What you will do
Pictures aside, repeat every entry exactly.

Records shown Block Start

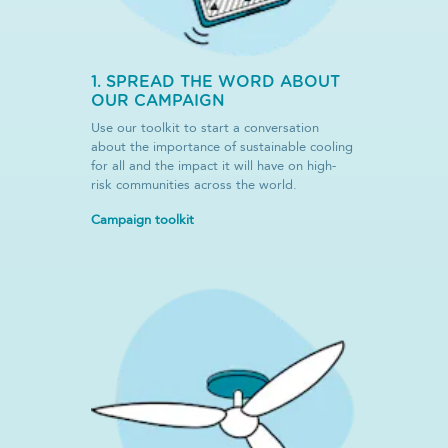
1. SPREAD THE WORD ABOUT
OUR CAMPAIGN
Use our toolkit to start a conversation
about the importance of sustainable cooling
for all and the impact it will have on high-
risk communities across the world.
Campaign toolkit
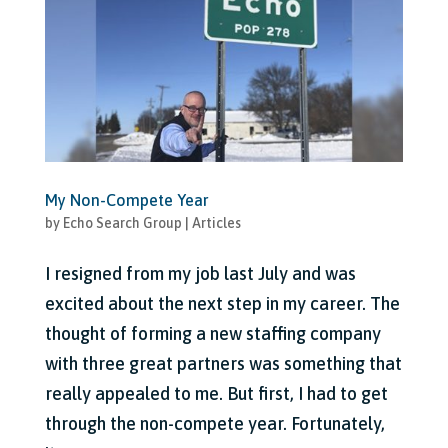
My Non-Compete Year
by
Echo Search Group
|
Articles
I resigned from my job last July and was
excited about the next step in my career. The
thought of forming a new staffing company
with three great partners was something that
really appealed to me. But first, I had to get
through the non-compete year. Fortunately,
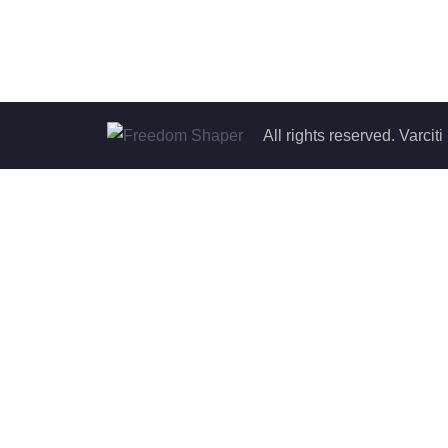
All rights reserved. Varc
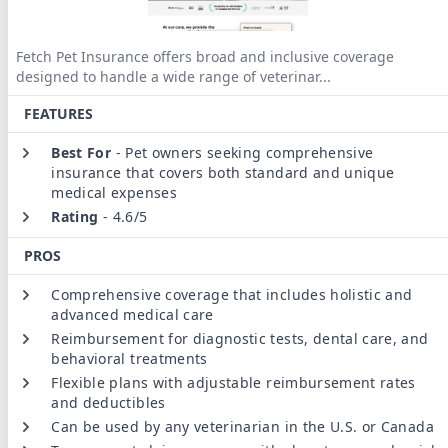
Fetch Pet Insurance offers broad and inclusive coverage
designed to handle a wide range of veterinar
...
FEATURES
Best For
-
Pet owners seeking comprehensive
insurance that covers both standard and unique
medical expenses
Rating
-
4.6/5
PROS
Comprehensive coverage that includes holistic and
advanced medical care
Reimbursement for diagnostic tests, dental care, and
behavioral treatments
Flexible plans with adjustable reimbursement rates
and deductibles
Can be used by any veterinarian in the U.S. or Canada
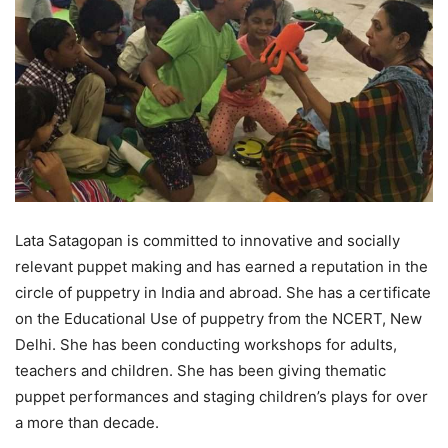
Lata Satagopan is committed to innovative and socially
relevant puppet making and has earned a reputation in the
circle of puppetry in India and abroad. She has a certificate
on the Educational Use of puppetry from the NCERT, New
Delhi. She has been conducting workshops for adults,
teachers and children. She has been giving thematic
puppet performances and staging children’s plays for over
a more than decade.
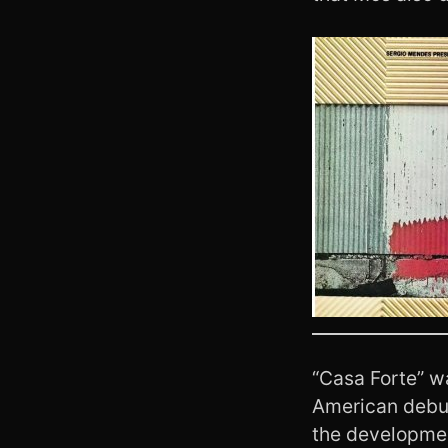
“Casa Forte” w
American deb
the developme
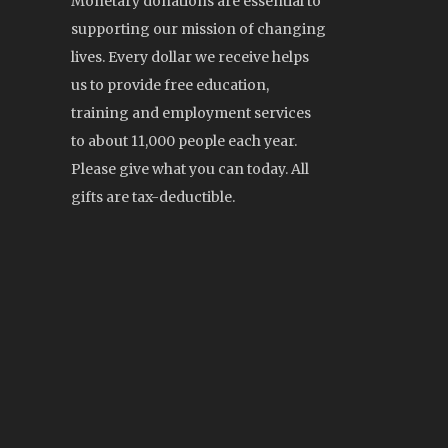
Monetary donations are essential to
supporting our mission of changing
lives. Every dollar we receive helps
us to provide free education,
training and employment services
to about 11,000 people each year.
Please give what you can today. All
gifts are tax-deductible.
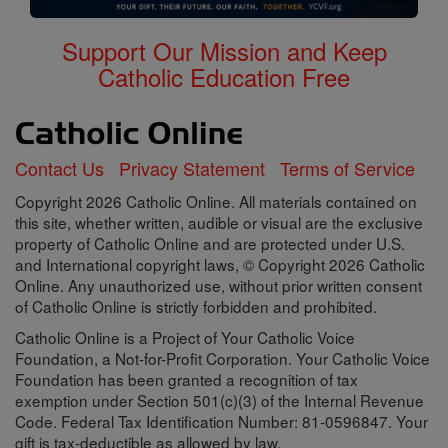
Support Our Mission and Keep
Catholic Education Free
Contact Us
Privacy Statement
Terms of Service
Copyright 2026 Catholic Online. All materials contained on
this site, whether written, audible or visual are the exclusive
property of Catholic Online and are protected under U.S.
and International copyright laws, © Copyright 2026 Catholic
Online. Any unauthorized use, without prior written consent
of Catholic Online is strictly forbidden and prohibited.
Catholic Online is a Project of Your Catholic Voice
Foundation, a Not-for-Profit Corporation. Your Catholic Voice
Foundation has been granted a recognition of tax
exemption under Section 501(c)(3) of the Internal Revenue
Code. Federal Tax Identification Number: 81-0596847. Your
gift is tax-deductible as allowed by law.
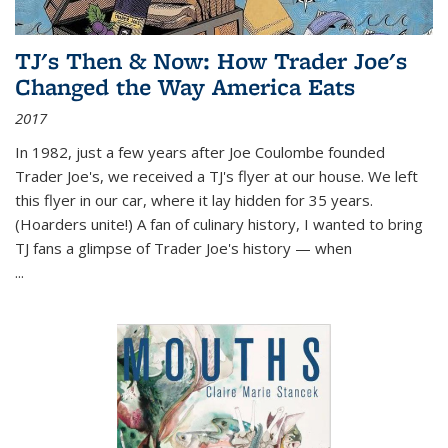
TJ's Then & Now: How Trader Joe's
Changed the Way America Eats
2017
In 1982, just a few years after Joe Coulombe founded
Trader Joe's, we received a TJ's flyer at our house. We left
this flyer in our car, where it lay hidden for 35 years.
(Hoarders unite!) A fan of culinary history, I wanted to bring
TJ fans a glimpse of Trader Joe's history — when
...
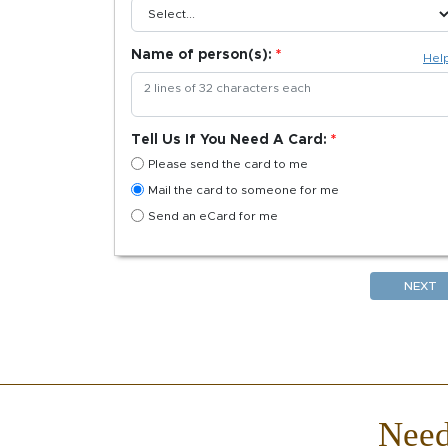
Name of person(s):
Hel
Tell Us If You Need A Card:
Please send the card to me
Mail the card to someone for me
Send an eCard for me
NEXT
Nee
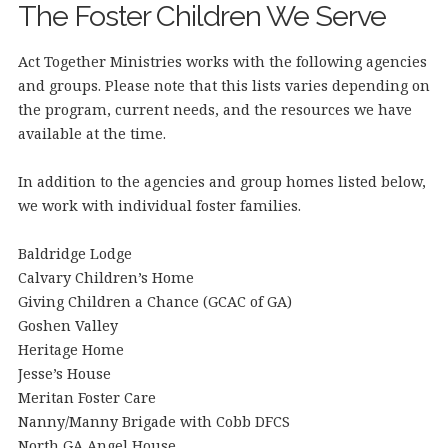
The Foster Children We Serve
Act Together Ministries works with the following agencies
and groups. Please note that this lists varies depending on
the program, current needs, and the resources we have
available at the time.
In addition to the agencies and group homes listed below,
we work with individual foster families.
Baldridge Lodge
Calvary Children’s Home
Giving Children a Chance (GCAC of GA)
Goshen Valley
Heritage Home
Jesse’s House
Meritan Foster Care
Nanny/Manny Brigade with Cobb DFCS
North GA Angel House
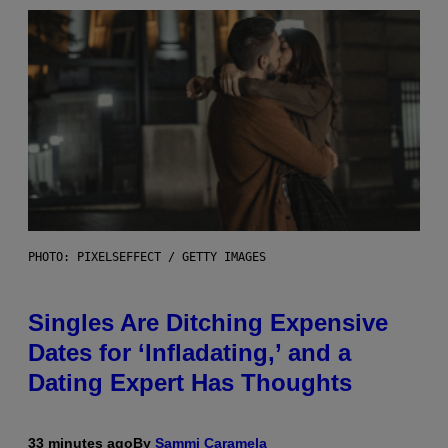
PHOTO: PIXELSEFFECT / GETTY IMAGES
Singles Are Ditching Expensive
Dates for ‘Infladating,’ and a
Dating Expert Has Thoughts
33 minutes ago
By
Sammi Caramela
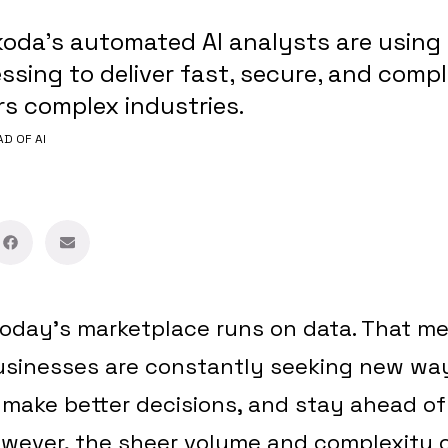
oda’s automated AI analysts are using 
sing to deliver fast, secure, and compl
s complex industries.
AD OF AI
oday’s marketplace runs on data. That me
businesses are constantly seeking new way
, make better decisions, and stay ahead of
owever, the sheer volume and complexity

Records shown Block End

Response box
1. SPREAD THE WORD ABOUT
OUR CAMPAIGN
Use our toolkit to start a conversation
about the importance of sustainable cooling
for all and the impact it will have on high-
risk communities across the world.
Campaign toolkit
My Non-Compete Year
by
Echo Search Group
|
Articles
I resigned from my job last July and was
excited about the next step in my career. The
thought of forming a new staffing company
with three great partners was something that
really appealed to me. But first, I had to get
through the non-compete year. Fortunately,
All rights reserved. Varc
Fetch Pet Insurance offers broad and inclusive coverage
designed to handle a wide range of veterinar
...
FEATURES
Best For
-
Pet owners seeking comprehensive
insurance that covers both standard and unique
medical expenses
Rating
-
4.6/5
PROS
Comprehensive coverage that includes holistic and
advanced medical care
Reimbursement for diagnostic tests, dental care, and
behavioral treatments
Flexible plans with adjustable reimbursement rates
and deductibles
Can be used by any veterinarian in the U.S. or Canada
Lata Satagopan is committed to innovative and socially
relevant puppet making and has earned a reputation in the
circle of puppetry in India and abroad. She has a certificate
on the Educational Use of puppetry from the NCERT, New
Delhi. She has been conducting workshops for adults,
teachers and children. She has been giving thematic
puppet performances and staging children’s plays for over
a more than decade.
“Casa Forte” w
American deb
the developme
Monetary donations are essential to
supporting our mission of changing
lives. Every dollar we receive helps
us to provide free education,
training and employment services
to about 11,000 people each year.
Please give what you can today. All
gifts are tax-deductible.
Support Our Mission and Keep
Catholic Education Free
Contact Us
Privacy Statement
Terms of Service
Copyright 2026 Catholic Online. All materials contained on
this site, whether written, audible or visual are the exclusive
property of Catholic Online and are protected under U.S.
and International copyright laws, © Copyright 2026 Catholic
Online. Any unauthorized use, without prior written consent
of Catholic Online is strictly forbidden and prohibited.
Catholic Online is a Project of Your Catholic Voice
Foundation, a Not-for-Profit Corporation. Your Catholic Voice
Foundation has been granted a recognition of tax
exemption under Section 501(c)(3) of the Internal Revenue
Code. Federal Tax Identification Number: 81-0596847. Your
gift is tax-deductible as allowed by law.
TJ's Then & Now: How Trader Joe's
Changed the Way America Eats
2017
In 1982, just a few years after Joe Coulombe founded
Trader Joe's, we received a TJ's flyer at our house. We left
this flyer in our car, where it lay hidden for 35 years.
(Hoarders unite!) A fan of culinary history, I wanted to bring
TJ fans a glimpse of Trader Joe's history — when
...
Name of person(s):
Hel
Tell Us If You Need A Card:
Please send the card to me
Mail the card to someone for me
Send an eCard for me
NEXT
Nee
The Foster Children We Serve
Act Together Ministries works with the following agencies
and groups. Please note that this lists varies depending on
the program, current needs, and the resources we have
available at the time.
In addition to the agencies and group homes listed below,
we work with individual foster families.
Baldridge Lodge
Calvary Children’s Home
Giving Children a Chance (GCAC of GA)
Goshen Valley
Heritage Home
Jesse’s House
Meritan Foster Care
Nanny/Manny Brigade with Cobb DFCS
North GA Angel House
PHOTO: PIXELSEFFECT / GETTY IMAGES
Singles Are Ditching Expensive
Dates for ‘Infladating,’ and a
Dating Expert Has Thoughts
33 minutes ago
By
Sammi Caramela
oda’s automated AI analysts are using 
sing to deliver fast, secure, and compl
s complex industries.
AD OF AI
oday’s marketplace runs on data. That me
businesses are constantly seeking new way
, make better decisions, and stay ahead of
owever, the sheer volume and complexity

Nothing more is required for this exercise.